Siamo diventati un Paese ignorante in storia e geografia: è urgente rivedere le ore di insegnamento di queste discipline perché gli alunni non sanno collocare nello spazio e nel tempo gli avvenimenti storici, non sanno costruire un discorso logico e critico sulle cause e sugli effetti delle battaglie, delle guerre, delle contese che hanno contrassegnato nelle diverse epoche le vicende tra i vari stati europei.
C’è una grande confusione cronologica nella mente degli studenti, anche universitari, e negli adulti, le quali lacune non verranno più verificate in un’interrogazione oppure in un compito scritto.
Ad aggravare il problema ci hanno pensato due fattori: il primo riguarda la cancellazione nella prima prova scritta dell’esame di maturità del 2019 della traccia storica considerata un vero e proprio spauracchio; il secondo è, nelle scuole secondarie superiori, la formazione di un ibrido mostruoso che si chiama “geostoria”, che (senza nulla togliere alla coniazione del termine dovuta a Fernand Braudel) non è né storia né geografia.
È una materia, “geostoria”, che svilisce e mortifica allo stesso tempo tutte e due le discipline annullandole e svuotandole del loro contenuto didattico ed epistemologico.
In realtà viene insegnata una materia “geostoria” che non esiste e i docenti sono costretti a fare i saltimbanchi per far capire agli alunni le connessioni storiche e geografiche che, magari, collegano due periodi completamente distanti nello spazio e nel tempo.
In siffatto modo vengono meno lo studio sia della storia (che inizia con la stanzialità dell’uomo) sia della geografia che colloca l’uomo nello spazio rendendolo un essere dinamico. Nel contempo si perde la memoria storica.
Riguardo alla geografia gli alunni ignorano confini, laghi, oceani (confondono gli oceani e i mari), i fiumi, i monti, non conoscono le capitali e le città più importanti di uno stato europeo e mondiale.
Un tempo si studiava la geografia con l’atlante e si obbligavano gli alunni a portarlo a scuola, oggi, invece usano Google Maps e non sanno nemmeno orientarsi nello spazio. Nell’era della tecnologia orientarsi è facilissimo, ma non si ha la cognizione dello spazio e dell’orientamento.
Sono queste le vere riforme che servono alla scuola: tutto il resto è palliativo o meglio un contorno vuoto di senso e di significato. Torniamo ad insegnare la vera geografia, quella che ha fatto appassionare molti studenti, quando un tempo i ragazzi si appassionavano a questa disciplina mentre oggi è diventata la “cenerentola delle materie”, quella più bistrattata, quella messa all’angolo perché ritenuta insignificante.

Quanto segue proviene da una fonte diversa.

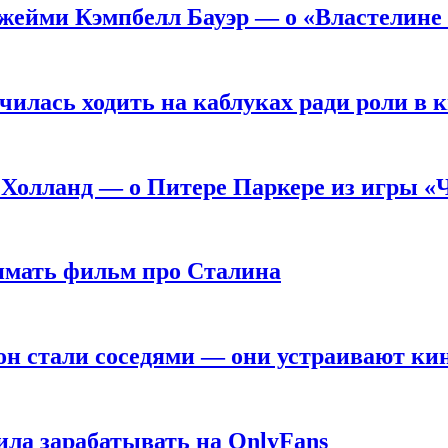
жейми Кэмпбелл Бауэр — о «Властелине 
чилась ходить на каблуках ради роли в 
 Холланд — о Питере Паркере из игры «
нимать фильм про Сталина
он стали соседями — они устраивают ки
ила зарабатывать на OnlyFans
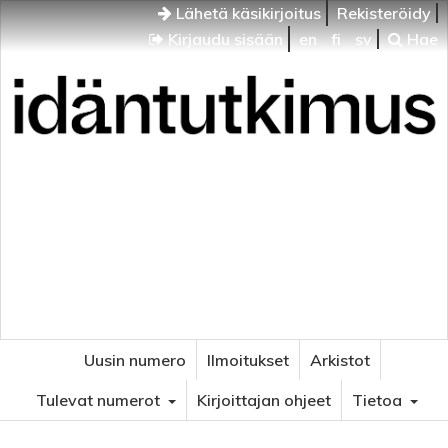
Lähetä käsikirjoitus
Rekisteröidy
Kirjaudu sisään
en
fi
sv
Hae
Idäntutkimus
VENÄJÄN JA ITÄISEN EUROOPAN TUTKIMUKSEN
AIKAKAUSLEHTI
Uusin numero
Ilmoitukset
Arkistot
Tulevat numerot
Kirjoittajan ohjeet
Tietoa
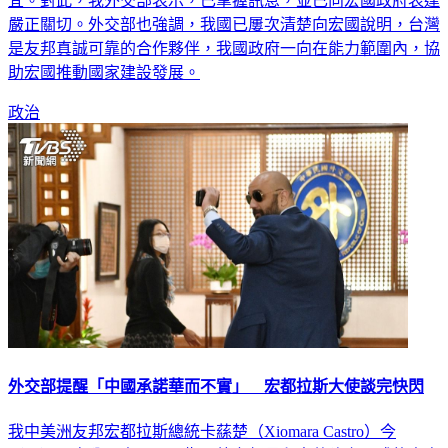
宜。對此，我外交部表示，已掌握訊息，並已向宏國政府表達
嚴正關切。外交部也強調，我國已屢次清楚向宏國說明，台灣
是友邦真誠可靠的合作夥伴，我國政府一向在能力範圍內，協
助宏國推動國家建設發展。
政治
外交部提醒「中國承諾華而不實」 宏都拉斯大使談完快閃
我中美洲友邦宏都拉斯總統卡蕬楚（Xiomara Castro）今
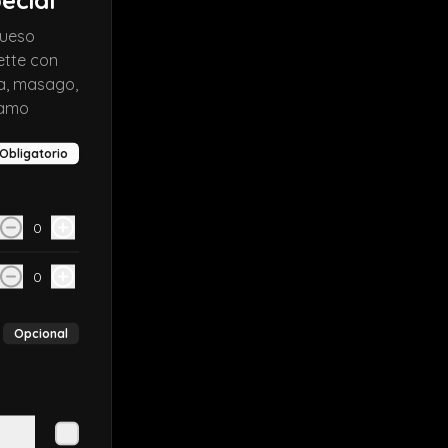
Close
queso
ette con
a, masago,
samo
Obligatorio
0
0
Opcional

È urgente tornare ad insistere molto sulle conoscenze e fare in modo che gli studenti allarghino il più possibile gli orizzonti del sapere.
È necessario farlo perché quando i nostri studenti affrontano una prova di cultura generale cadono inesorabilmente, perché, appunto, non possiedono le conoscenze di base di tutte le discipline.
Hanno delle nozioni sporadiche, frammentate e, spesso, nei questionari a risposta chiusa rispondono a caso, tentando di indovinare la risposta giusta.
Gli studenti devono essere consapevoli che tutte le tipologie di concorsi pubblici e privati prevedono una prova preselettiva di cultura generale per monitorare se lo studente possiede o meno quelle conoscenze minime generali di quanto ha appreso sui banchi di scuola.
E, invece, quando ci si imbatte nella correzione degli elaborati contenenti domande di cultura generale c’è veramente da mettersi le mani in testa, da restare sbalorditi, in quanto le risposte ivi contenute sono a dir poco assurde e denotano una superficialità e pochezza di saperi acquisiti.
È bene che la scuola prenda atto di questo e insista molto sulle conoscenze di base che gli alunni devono possedere al termine di ciascun ciclo d’istruzione.
Si tratta di quelle conoscenze globali che lo studente potrà poi spendere nel mondo del lavoro che oggi è molto competitivo.
Solo quando avranno quel bagaglio di conoscenze che permetterà allo studente di muoversi nel mondo, possiamo parlare delle competenze da mettere in pratica.
Fatto sta che in tema di cultura generale c’è da interrogarsi e aprire un serio, costruttivo e approfondito dibattito perché il livello di conoscenze è veramente basso per cui c’è poco da scherzare e prendere la cosa sottogamba, perché in tutti i concorsi ci saranno sempre domande di cultura generale, cioè quel bagaglio di conoscenze che accompagna la persona nell’arco di tutta la sua vita.